= Nigeria–São Tomé and Príncipe Joint Development Authority =

Nigeria–São Tomé and Príncipe Joint Development Zone, in red. Green: Nigeria. Green/blue: Nigeria EEZ. Yellow: São Tomé and Príncipe and its EEZ. Pale yellow: Other countries. Blue: Other EEZs. Pale blue: International waters

The Nigeria – São Tomé and Príncipe Joint Development Authority is an organization established in 2001 by treaty between Nigeria and São Tomé and Príncipe to regulate a joint Development Zone along the two countries maritime border in the Bight of Bonny .

==Background==
The Nigeria–São Tomé and Príncipe Joint Development Authority (NSTPJDA) is an organization established in 2001 by treaty that regulates the two countries' Joint Development Zone in the Bight of Bonny, along the maritime Nigeria–São Tomé and Príncipe border.

The Joint Development Zone is an area speculated to be rich in oil and gas reserves. Because neither country could have explored the resources in the zone without interfering with the maritime territory of the other country, the countries agreed in a treaty to create a joint development authority which would assist both countries in benefitting from the economic potential of the zone.

The Treaty between the Federal Republic of Nigeria and the Democratic Republic of São Tomé and Príncipe on the Joint Development of Petroleum and other Resources, in respect of Areas of the Exclusive Economic Zone of the Two States was signed in Abuja on 21 February 2001. The Joint Development Authority head office is located in Abuja, Nigeria, whose bill for the development of the building in 2013 was inflated.

In 2015, Nigeria considered pulling out of the joint venture, saying it had paid the bills for the last 5 years and the expected 100 million US$/year were not materializing. Sao Tome and Principe had changed interests of the joint venture to fishing, since oil prospects were dim.

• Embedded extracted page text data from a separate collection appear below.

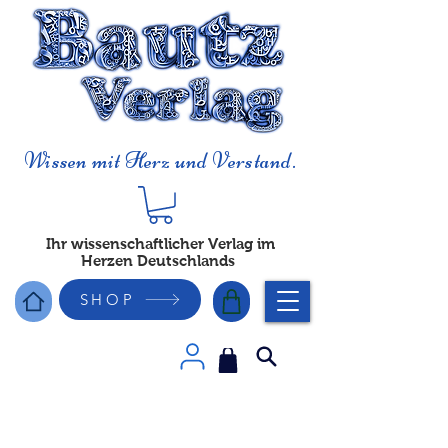
Wissen mit Herz und Verstand.
Ihr wissenschaftlicher Verlag im
Herzen Deutschlands
SHOP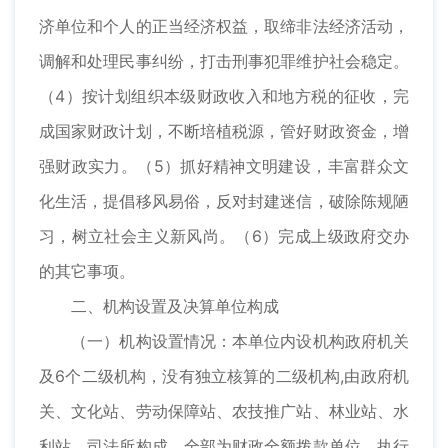
济单位和个人的正当经济权益，取缔非法经济活动，
调解和处理民事纠纷，打击刑事犯罪维护社会稳定。
（4）按计划组织本级财政收入和地方税的征收，完
成国家财政计划，不断培植税源，管好财政资金，增
强财政实力。（5）抓好精神文明建设，丰富群众文
化生活，提倡移风易俗，反对封建迷信，破除陈规陋
习，树立社会主义新风尚。（6）完成上级政府交办
的其它事项。
二、机构设置及决算单位构成
（一）机构设置情况：本单位内设机构政府机关
及6个二级机构，没有独立核算的二级机构,由政府机
关、文化站、劳动保障站、农技推广站、林业站、水
利站、司法所构成。全部为财政全额拨款单位，执行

As of 2016, the JDA had a budget of around US$12 million per year and there were allegations of financial irregularities. Since 2004, it had not organised a licensing round.

As of 2018 the Nigeria-Sao Tome Joint Development Authority had funding problems and could not pay staff for months, "despite raking in a total of $300 million in signature bonuses from exploration and exploitation of natural resources in 2001".

In 2019, the Extractive Industries Transparency Initiative International Secretariat requested "reconciliation of revenues and disclosure of contextual information" which it had already asked for in 2015/2016.